National Lampoon Inc., the West Hollywood comedy company, may be sold following a lawsuit over an alleged Ponzi scheme run by its chief executive.
The lawsuit was filed last week by the bankruptcy trustee of Fair Finance Co., a former company in Akron, Ohio, formerly controlled by Timothy Durham, chief executive of National Lampoon.
Creditors forced Fair Finance into bankruptcy last year after the FBI raided its offices. Court documents filed at the time alleged that Durham and a partner ran Fair Finance as a Ponzi scheme and diverted around $200 million from the firm to other businesses they controlled.
Last week, the court-appointed trustee for Fair Finance filed a lawsuit seeking to recover the assets of two investment firms controlled by Durham. The goal is to use the companies’ assets to repay approximately 5,300 people and organizations in Ohio who have loaned money to Fair Finance.
The lawsuit alleges that the Durham businesses perpetrated “a fraud of shocking proportions and consequences”. Durham is personally not a defendant in the lawsuit and has not been charged.
Durham did not return repeated phone calls for comment. In December 2009, he discussed the FBI raid with the Business Journal shortly after it happened and denied any wrongdoing. At the time, he had a house near Beverly Hills.
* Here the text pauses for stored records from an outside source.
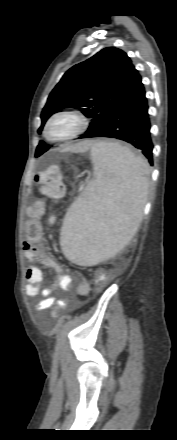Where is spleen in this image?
Returning <instances> with one entry per match:
<instances>
[{
	"label": "spleen",
	"instance_id": "3e777b00",
	"mask_svg": "<svg viewBox=\"0 0 177 440\" xmlns=\"http://www.w3.org/2000/svg\"><path fill=\"white\" fill-rule=\"evenodd\" d=\"M95 180L69 207L61 227L65 257L95 265L114 257L133 238L143 216L148 163L119 143L91 150Z\"/></svg>",
	"mask_w": 177,
	"mask_h": 440
}]
</instances>
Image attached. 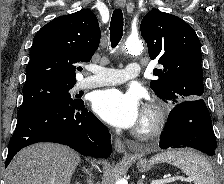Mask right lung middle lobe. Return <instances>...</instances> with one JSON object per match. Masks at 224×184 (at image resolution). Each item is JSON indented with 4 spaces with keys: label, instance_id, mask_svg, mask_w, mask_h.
I'll return each mask as SVG.
<instances>
[{
    "label": "right lung middle lobe",
    "instance_id": "obj_1",
    "mask_svg": "<svg viewBox=\"0 0 224 184\" xmlns=\"http://www.w3.org/2000/svg\"><path fill=\"white\" fill-rule=\"evenodd\" d=\"M74 84L48 81L25 84L22 90L23 103L19 108L17 117L27 110L41 105H76L82 100L73 95L72 88Z\"/></svg>",
    "mask_w": 224,
    "mask_h": 184
}]
</instances>
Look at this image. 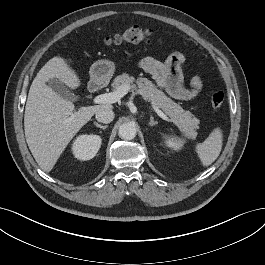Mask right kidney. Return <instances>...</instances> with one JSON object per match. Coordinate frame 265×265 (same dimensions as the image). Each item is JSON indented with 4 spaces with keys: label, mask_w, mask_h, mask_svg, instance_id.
<instances>
[{
    "label": "right kidney",
    "mask_w": 265,
    "mask_h": 265,
    "mask_svg": "<svg viewBox=\"0 0 265 265\" xmlns=\"http://www.w3.org/2000/svg\"><path fill=\"white\" fill-rule=\"evenodd\" d=\"M102 139L98 135H80L72 146L73 155L79 160H90L98 152Z\"/></svg>",
    "instance_id": "1"
}]
</instances>
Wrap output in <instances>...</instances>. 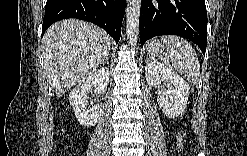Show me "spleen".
I'll use <instances>...</instances> for the list:
<instances>
[{
	"label": "spleen",
	"instance_id": "3e777b00",
	"mask_svg": "<svg viewBox=\"0 0 247 156\" xmlns=\"http://www.w3.org/2000/svg\"><path fill=\"white\" fill-rule=\"evenodd\" d=\"M161 42L166 45L163 54L167 61L179 74L186 77L189 83L196 85L200 77V64L192 45L176 35L164 36Z\"/></svg>",
	"mask_w": 247,
	"mask_h": 156
}]
</instances>
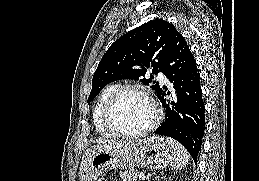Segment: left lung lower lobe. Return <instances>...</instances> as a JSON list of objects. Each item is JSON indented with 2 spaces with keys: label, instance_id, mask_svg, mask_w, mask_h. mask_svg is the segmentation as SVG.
I'll return each instance as SVG.
<instances>
[{
  "label": "left lung lower lobe",
  "instance_id": "obj_1",
  "mask_svg": "<svg viewBox=\"0 0 259 181\" xmlns=\"http://www.w3.org/2000/svg\"><path fill=\"white\" fill-rule=\"evenodd\" d=\"M173 84L175 100L166 101L170 94L163 86L158 98L165 108V120L154 132L179 141L197 161L205 130V107L196 61L182 36L176 37L164 74Z\"/></svg>",
  "mask_w": 259,
  "mask_h": 181
}]
</instances>
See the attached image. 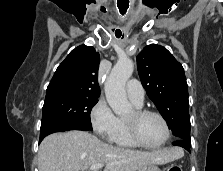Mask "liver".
<instances>
[{"label":"liver","mask_w":223,"mask_h":171,"mask_svg":"<svg viewBox=\"0 0 223 171\" xmlns=\"http://www.w3.org/2000/svg\"><path fill=\"white\" fill-rule=\"evenodd\" d=\"M183 156L179 148L143 152L112 146L96 136L73 130L55 133L41 142L39 171H87L105 164L104 171H137L148 164H166Z\"/></svg>","instance_id":"1"}]
</instances>
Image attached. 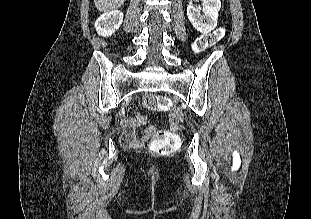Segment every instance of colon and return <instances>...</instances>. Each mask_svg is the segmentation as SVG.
Instances as JSON below:
<instances>
[{
	"mask_svg": "<svg viewBox=\"0 0 311 219\" xmlns=\"http://www.w3.org/2000/svg\"><path fill=\"white\" fill-rule=\"evenodd\" d=\"M223 36L224 31L222 29H218L209 36L200 37L196 42V50L198 52L203 51L208 45L215 43ZM144 106L148 110L152 111H166L171 108V102L166 97L150 94L145 98ZM125 138L126 137L124 136L121 139L123 143H127ZM178 145L179 140L174 134L169 132H153L151 149L154 152L162 155H168L174 152Z\"/></svg>",
	"mask_w": 311,
	"mask_h": 219,
	"instance_id": "5ec220e1",
	"label": "colon"
}]
</instances>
Although National Lampoon is not mentioned in the lawsuit, he is still part of Durham’s business empire – he is its chief executive and owns around 8% of the shares. As a result, the company could be part of the settlement with creditors, said Kelly Burgan, attorney for Fair Finance’s bankruptcy trustee at Baker & Hostetler LLP in Cleveland.
“Tim Durham has interests in over 70 companies,” Burgan said. “This complaint does not ask for a dollar amount, but we believe we are entitled to everything these companies have – down to the last dollar.”
Burgan alleged that National Lampoon received indirect loans with money from Fair Finance. The money had been lent to other companies or friends of Durham and then lent again to National Lampoon.
Daniel Laikin, former chief executive of National Lampoon and Durham business associate, was the biggest individual loan recipient of the alleged Ponzi scheme. The lawsuit says Laikin owes more than $20 million, including interest, to Fair Finance. He was convicted of securities fraud related to his conduct at National Lampoon and is serving a four-year sentence.
National Lampoon appears to be offering little compensation to creditors. His biggest source of income is paying royalties on decades-old movies like “Animal House.” The company trades on the Pink Sheets, closing Feb. 17 at 5 cents per share. It has a market capitalization of $475,000.
However, Burgan said she has received many phone calls from people in Hollywood interested in buying the National Lampoon name, should the trustee take control of it through the bankruptcy process.
Originally, Fair Finance was a factoring company that borrowed money by issuing certificates to individuals and used the proceeds to buy accounts receivable from companies at a discount. If he could recover the full value of accounts receivable, or something close to it, he would benefit. The certificates were similar to bank certificates of deposit but were uninsured.
The lawsuit alleges that after Durham took control of Fair Finance through a leveraged buyout in 2002, it moved from factoring to making direct loans to its other companies. These loans were never repaid, so Fair Finance began taking money from new investors to pay for maturing certificates.
Durham operated Fair Finance “like a Ponzi scheme, allowing it to plunder every last penny”, the lawsuit states. “Durham admitted to counsel for Fair Finance in 2008 that between 89% and 93% of new funds brought in by investors were ‘used to pay off’ other investors’ debts.”
At the time the court appointed trustee Brian Bash, a partner at Baker & Hostetler in Cleveland, Fair Finance had about a tenth of a cent in liquid assets for every dollar of unsecured debt on its books, according to the suit.
In his December 2009 interview with the Business Journal, Durham acknowledged that Fair Finance had lent money to companies he controlled, but denied any wrongdoing. He said Fair Finance has disclosed to its creditors the nature of the loans and that Ohio regulators have approved each of the company’s investment offers.
Peter Davidson, a partner in the Los Angeles office of law firm Ervin Cohen & Jessup, said the trustee had a strong case for recovering the assets. Davidson is not involved in the case but reviewed the outline for the Business Journal.
“If companies have received money in the form of loans, they must repay them and the administrator of Fair Finance has the right to demand repayment,” he said.
Davidson estimated the bankruptcy court will rule on the lawsuit in 60-90 days, but that won’t be the end of the matter for Durham as the U.S. Attorney’s Office in Ohio has opened an investigation into the criminal charges. surrounding the collapse of Fair Finance.
“The FBI has a longer statute of limitations than the bankruptcy trustee,” Davison explained. “They take their time and make sure they can win a case before they file it.”